◆ What this task involves: Go through the entries below, tally each line that has the word "your", and give only the total.

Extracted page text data
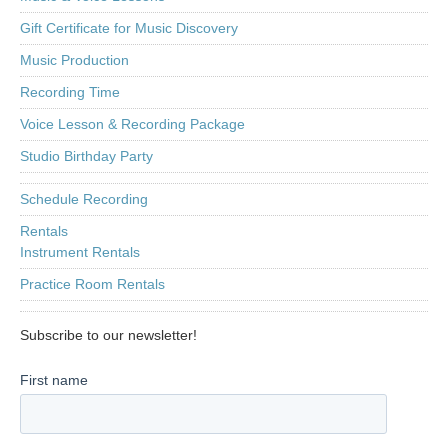
Gift Certificate for Music Discovery
Music Production
Recording Time
Voice Lesson & Recording Package
Studio Birthday Party
Schedule Recording
Rentals
Instrument Rentals
Practice Room Rentals
Subscribe to our newsletter!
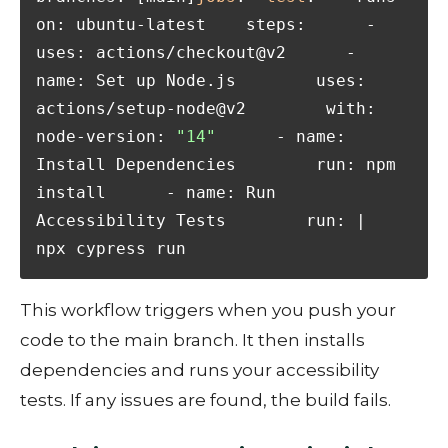
on: ubuntu-latest    steps:      - 
uses: actions/checkout@v2      - 
name: Set up Node.js        uses: 
actions/setup-node@v2        with:          
node-version: 
"14"
      - name: 
Install Dependencies        run: npm 
install      - name: Run 
Accessibility Tests        run: |          
npx cypress run
This workflow triggers when you push your
code to the main branch. It then installs
dependencies and runs your accessibility
tests. If any issues are found, the build fails.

◆ Response to this task: 2